Les laissés pour compte : comment mieux rencontrer leurs besoins ?

Les laissés pour compte : comment mieux rencontrer leurs besoins ?

La semaine de la santé mentale prendra ses quartiers du 9 au 13 octobre en Wallonie. Cette année, la Semaine « Santé mentale dans la Cité », organisée par le Centre de Référence en Santé Mentale (CRéSaM) portera sur la thématique « Des « laissés pour compte » ? A la rencontre des personnes les plus fragilisées ».

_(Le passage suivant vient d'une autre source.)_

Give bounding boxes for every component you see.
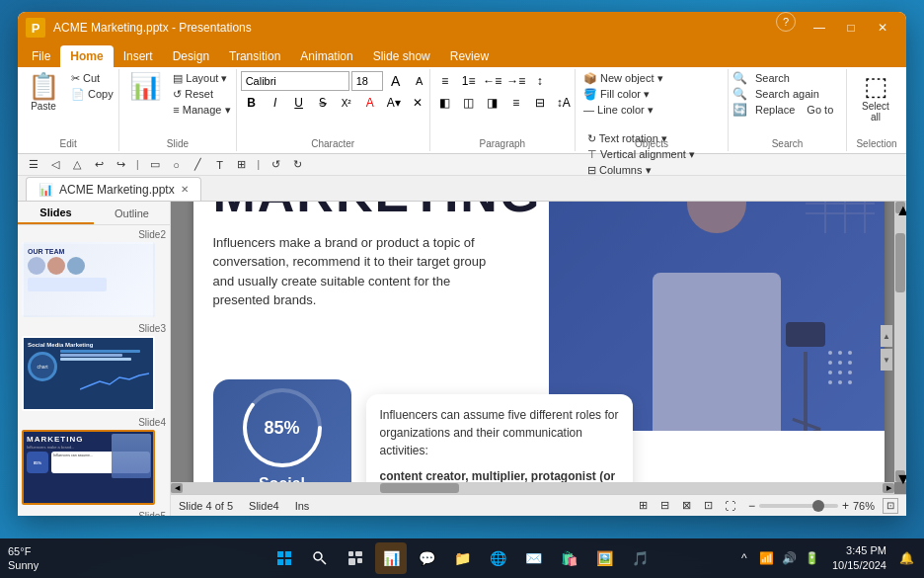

Depuis des dizaines d’années, l’offre de soins en santé mentale se diversifie dans une volonté d’apporter une réponse à toute personne qui, à un moment de sa vie, rencontre des difficultés nécessitant un accompagnement. Lors de la semaine de la Santé mentale, qui aura lieu cette année du 9 au 13 octobre, la thématique principale sera les personnes les plus fragilisées. Organisateur du projet, le CRéSaM, le Centre de Référence en Santé Mentale en développe les enjeux et défis.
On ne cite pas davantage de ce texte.